For the September 2023 quarter, the disposable personal income (DPI) increased by $95.8 billion, or 1.9%. This is sharply lower than the dollar increases of $296.5 billion, or 6.1% in the second quarter ended June 2023. Real disposable personal income (net of the inflation effect) witnessed a fall of 1.0% in contrast to an increase of 3.5% in the previous quarter ended June 2023. A quick word on the personal savings rate too is warranted here.

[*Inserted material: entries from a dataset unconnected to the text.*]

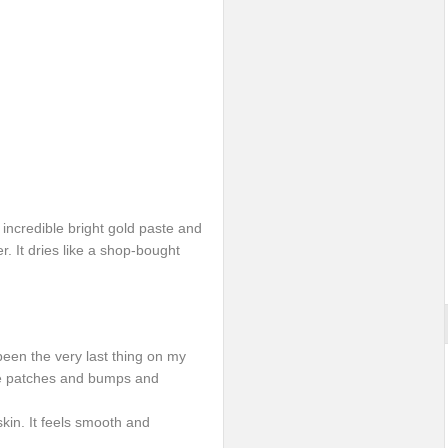
n incredible bright gold paste and
r. It dries like a shop-bought
t been the very last thing on my
have patches and bumps and
skin. It feels smooth and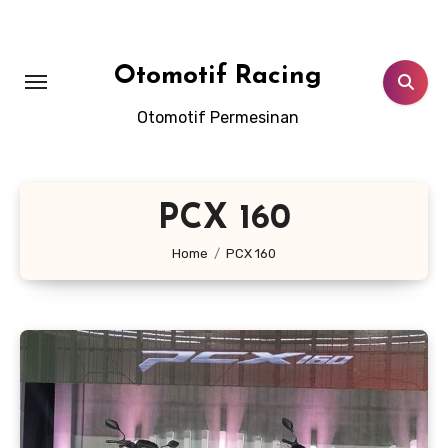
Skip
to
content
Otomotif Racing
Otomotif Permesinan
PCX 160
Home
PCX 160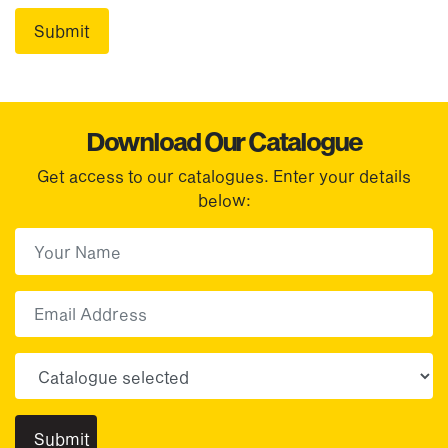
Download Our Catalogue
Get access to our catalogues. Enter your details
below:
First Name
(Required)
First
Email
Choose your sector(s)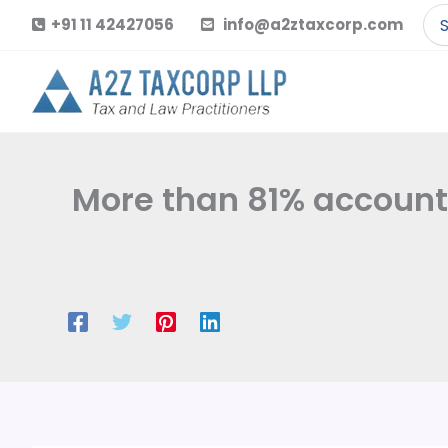
Skip
Se
+91 11 42427056
info@a2ztaxcorp.com
to
for
content
More than 81% account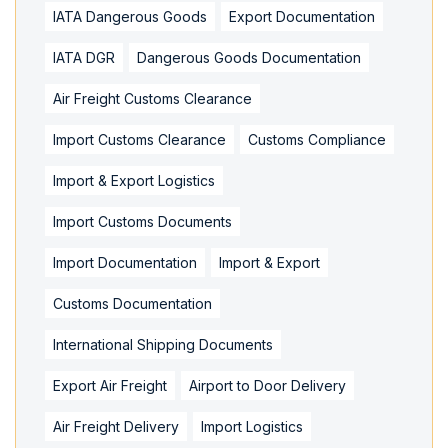
IATA Dangerous Goods
Export Documentation
IATA DGR
Dangerous Goods Documentation
Air Freight Customs Clearance
Import Customs Clearance
Customs Compliance
Import & Export Logistics
Import Customs Documents
Import Documentation
Import & Export
Customs Documentation
International Shipping Documents
Export Air Freight
Airport to Door Delivery
Air Freight Delivery
Import Logistics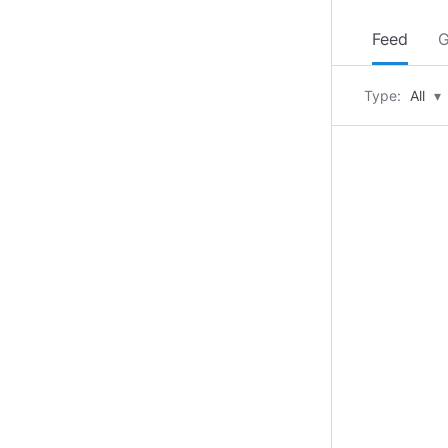
Feed
G
Type:
All
▾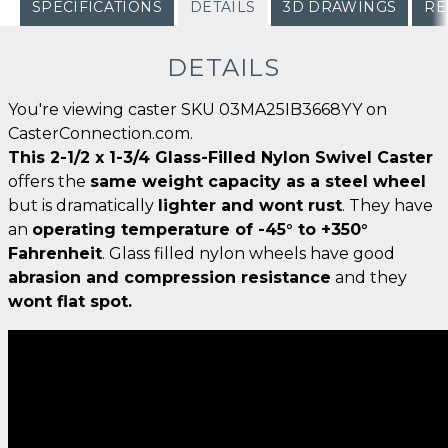
SPECIFICATIONS
DETAILS
3D DRAWINGS
RE
DETAILS
You're viewing caster SKU 03MA25IB3668YY on
CasterConnection.com.
This 2-1/2 x 1-3/4 Glass-Filled Nylon Swivel Caster
offers the
same weight capacity as a steel wheel
but is dramatically
lighter and wont rust
. They have
an
operating temperature of -45° to +350°
Fahrenheit
. Glass filled nylon wheels have good
abrasion and compression resistance
and they
wont flat spot.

In sync with the fall in disposable income levels, even the personal savings are lower in this quarter. For instance, for the September 2023 quarter, the personal savings stood at $776.9 billion compared with $1.04 trillion in the second quarter, hinting at a clear and perceptible fall. If you look at the ratio of personal savings rate as a share of disposable personal income, then that ratio has fallen sharply from 5.2% in Q2 to 3.8% in Q3.
How will the Fed interpret GDP data
For the Fed, this is largely a mixed piece of news and here is why. Firstly, the Fed would be pleased that it has avoided the much feared hard landing. For now, the Fed can state with confidence that the risks of a hard landing are now fairly remote. At least, the growth rate of 4.9% is not consistent with a recession. That now looks increasingly clear. This is good news because it implies that the US has been able to raise rates and keep inflation in check without disrupting GDP growth in any serious way. That sounded impossible about a year back, but now looks very likely.

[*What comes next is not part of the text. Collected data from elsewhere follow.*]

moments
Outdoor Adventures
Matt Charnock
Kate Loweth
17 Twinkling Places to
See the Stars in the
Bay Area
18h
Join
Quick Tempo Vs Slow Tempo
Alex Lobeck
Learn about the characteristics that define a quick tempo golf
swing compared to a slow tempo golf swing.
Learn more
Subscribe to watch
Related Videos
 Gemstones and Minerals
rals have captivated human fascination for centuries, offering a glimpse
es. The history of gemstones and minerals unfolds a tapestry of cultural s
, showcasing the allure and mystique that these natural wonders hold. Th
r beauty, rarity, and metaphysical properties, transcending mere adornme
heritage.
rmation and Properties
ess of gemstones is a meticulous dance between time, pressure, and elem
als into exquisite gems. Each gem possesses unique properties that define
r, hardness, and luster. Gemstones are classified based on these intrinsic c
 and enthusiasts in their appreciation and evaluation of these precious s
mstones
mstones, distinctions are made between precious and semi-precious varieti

Clearly, the soft landing is no longer a mirage, but that also puts the Fed in a very difficult spot with respect to future trajectory of rates. Also, with growth picking up so fast, it is very unlikely that inflation will fall sharply from these levels. What the Fed has indicated in recent speeches by Jerome Powell is that the Fed would not be in a hurry to hike rates. Instead, they are likely to hold on to the current rates for a much longer time on pause. However, the Fed had already indicated that rate cuts were off the table for now and for quite a few months to come. That is one reason why the bond yields in the US had spiked so sharply in recent weeks.

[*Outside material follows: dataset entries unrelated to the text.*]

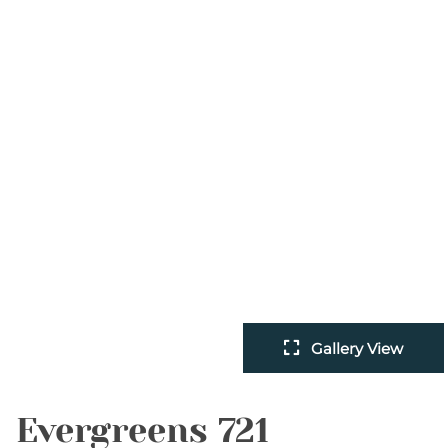
Gallery View
Evergreens 721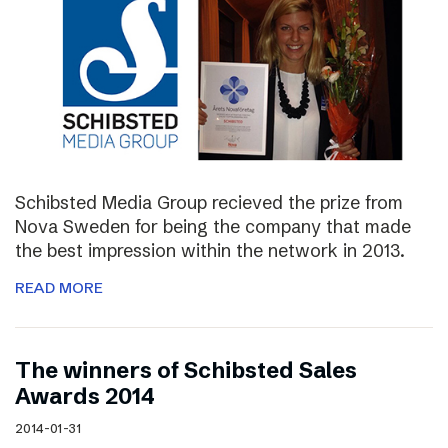
Schibsted Media Group recieved the prize from
Nova Sweden for being the company that made
the best impression within the network in 2013.
READ MORE
The winners of Schibsted Sales
Awards 2014
2014-01-31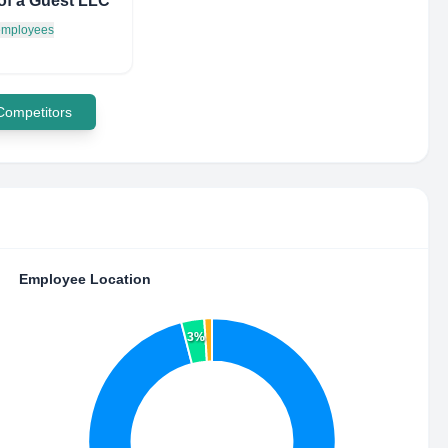
of a Guest LLC
 employees
 Competitors
Employee Location
3%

While the FOMC members may be divided about future rate hikes, this spike in GDP poses a major problem. If this GDP growth is the new normal, then inflation and consumer spending is unlikely to come down in a hurry. The causal functions that the Fed was betting would not work now. It is very likely that, going ahead, the rate cuts may become less effective and that could be the one reason for not hiking rates. However, with growth spiking to 3.9%, the Fed may want front end the last rate hike of 25 bps in the November policy itself.
What does this US GDP number mean for India?
What does this data mean for RBI policy? Back in February 2023, the RBI had emphatically voted in favour of growth over inflation. That has been the consistent policy in the last 8 months. RBI is certainly keeping one eye on the extent of global hawkishness and that has already taken a mild form of extended pause and ruling out of rate cuts. RBI is also likely to effectively rule out rate cuts in the foreseeable future. The November 01, 2023 monetary policy could assume added significance for this very reason.
Inflation has fallen sharply in the last 2 months, so the RBI has some cushion to work with. However, median inflation still stays well above the RBI target of 2% long term inflation. The stable GDP in the US means that the Fed would certainly go for another rate hike in November or in December this year, while anything beyond that remains fairly ambiguous and ambivalent too. For the RBI, this means greater chance of monetary divergence. Whether the RBI decides to go for a rate hike immediately or wait for longer, remains to be seen. It remains to be seen when the cautious language of the RBI will translate into an additional rate hike. If growth remains robust, the pressure may soon start building up.